▶

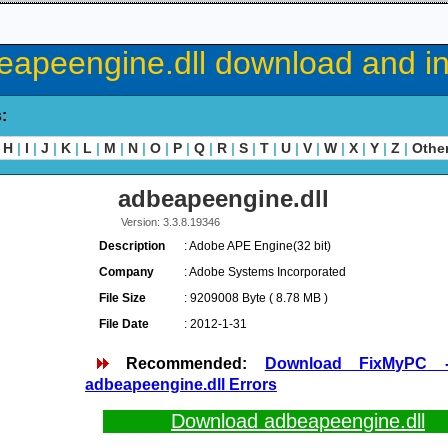
eapeengine.dll download and ins
s:
H
|
I
|
J
|
K
|
L
|
M
|
N
|
O
|
P
|
Q
|
R
|
S
|
T
|
U
|
V
|
W
|
X
|
Y
|
Z
|
Othe
adbeapeengine.dll
Version: 3.3.8.19346
Description
: Adobe APE Engine(32 bit)
Company
: Adobe Systems Incorporated
File Size
: 9209008 Byte ( 8.78 MB )
File Date
: 2012-1-31
Recommended:
Download FixMyPC 
adbeapeengine.dll Errors
Download adbeapeengine.dll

◀

• [Exercise directions]: Give the entries above again word for word, without any pictures.

• [Task solution]:
eapeengine.dll download and ins
s:
H
|
I
|
J
|
K
|
L
|
M
|
N
|
O
|
P
|
Q
|
R
|
S
|
T
|
U
|
V
|
W
|
X
|
Y
|
Z
|
Othe
adbeapeengine.dll
Version: 3.3.8.19346
Description
: Adobe APE Engine(32 bit)
Company
: Adobe Systems Incorporated
File Size
: 9209008 Byte ( 8.78 MB )
File Date
: 2012-1-31
Recommended:
Download FixMyPC 
adbeapeengine.dll Errors
Download adbeapeengine.dll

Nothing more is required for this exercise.